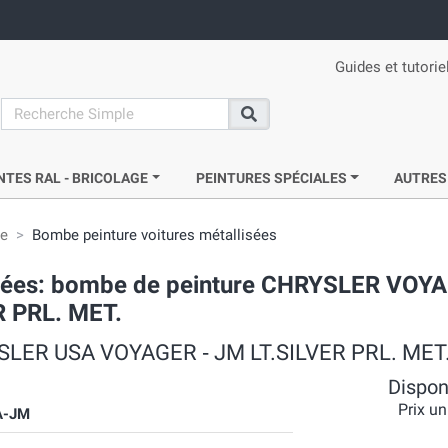
Guides et tutorie
search
Recherche
NTES RAL - BRICOLAGE
PEINTURES SPÉCIALES
AUTRES
ie
Bombe peinture voitures métallisées
acrées: bombe de peinture CHRYSLER VOY
R PRL. MET.
RYSLER USA VOYAGER ‐ JM LT.SILVER PRL. MET
Disponi
Prix un
A-JM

● ● ● ●

Assignment:
Your task is to output the material word for word while leaving out every image.

Solution to this problem:
Guides et tutorie
search
Recherche
NTES RAL - BRICOLAGE
PEINTURES SPÉCIALES
AUTRES
ie
Bombe peinture voitures métallisées
acrées: bombe de peinture CHRYSLER VOY
R PRL. MET.
RYSLER USA VOYAGER ‐ JM LT.SILVER PRL. MET
Disponi
Prix un
A-JM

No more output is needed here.